Trump downplays Iranian shootdown of U.S. drone
WASHINGTON — A Navy surveillance drone was shot down by a missile fired from Iran, the Pentagon said Thursday, but U.S. and Iranian military officials disputed whether the unmanned aircraft was in Iranian airspace.
The incident was the most serious military clash between the U.S. and Iran since the Pentagon began beefing up its presence in the Middle East in early May, saying intelligence indicated that Iran was preparing to attack U.S. forces or allies.
President Donald Trump said Iran “made a very bad mistake.” But he played down the attack, suggesting it was inadvertent or a misjudgment by a rogue general or military unit and perhaps not a direct provocation by Iran’s government.
“I have a feeling it was a mistake made by someone who shouldn’t have been doing that,” Trump told reporters in the Oval Office during a visit by Canada’s prime minister, Justin Trudeau. “I find it hard to believe it was intentional.”
Shunning the bellicose threats he often employs, Trump referred to the drone strike as “a new wrinkle, a new fly in the ointment” in the tense standoff between the United States and Iran.
The strike would be of greater concern had it caused casualties, he added. “We had nobody in the drone,” Trump said. “It would have made a big difference.”
Trump’s comments suggested he might not order largescale military retaliation for the downing of the unmanned aircraft and might still be hopeful of drawing Tehran into negotiations, instead of intensifying the confrontation in the region.
Trump’s portrayal of Iran’s actions as accidental was at odds with the account given by Iranian commanders. They emphasized that the missile was fired intentionally to defend Iranian territory.
Washington and Tehran have both made carefully calibrated military moves over the last month, raising tensions in the region but stopping short of acts that could start a war.
Iran has demonstrated “canny and calculated escalation” by targeting unmanned U.S. aircraft, oil tankers and other civilian targets in recent weeks, said Chris Dougherty, a senior fellow at the Center for a New American Security, a centrist think tank in Washington. “They have avoided killing U.S. personnel while showing that Iran is willing and able to strike critical targets.”
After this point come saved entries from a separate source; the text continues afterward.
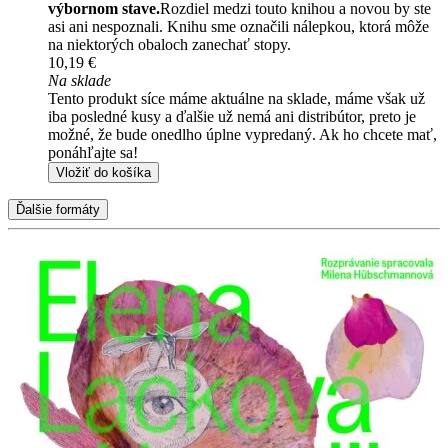
výbornom stave.
Rozdiel medzi touto knihou a novou by ste
asi ani nespoznali. Knihu sme označili nálepkou, ktorá môže
na niektorých obaloch zanechať stopy.
10,19 €
Na sklade
Tento produkt síce máme aktuálne na sklade, máme však už
iba posledné kusy a ďalšie už nemá ani distribútor, preto je
možné, že bude onedlho úplne vypredaný. Ak ho chcete mať,
ponáhľajte sa!
Vložiť do košíka
Ďalšie formáty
House Speaker Nancy Pelosi, D-San Francisco, said Thursday morning that administration officials would brief lawmakers.
“I think it’s a dangerous situation,” she told reporters at the Capitol. “I don’t think the president wants to go to war. There is no appetite to going to war in our country.”
U.S. officials have warned in recent days that Iran could face retaliation for any attacks that caused American casualties, and Pentagon officials have been preparing options for limited military strikes.
Iran’s Revolutionary Guard said the U.S. drone was downed when it flew into Iranian airspace in Hormozgan province near the Strait of Hormuz, according to Iran’s state-run IRNA news agency.
But a U.S. military spokesman, Capt. Bill Urban, said the RQ-4 Global Hawk, a high-altitude drone, was hit at 11:35 p.m. GMT Wednesday by an Iranian surface-to-air missile “while operating in international airspace over the Strait of Hormuz,” a critical route for global oil supplies.
“This was an unprovoked attack on a U.S. surveillance asset in international airspace,” he said, but released no video or other evidence showing the plane’s location.
The conflicting accounts could not be immediately reconciled.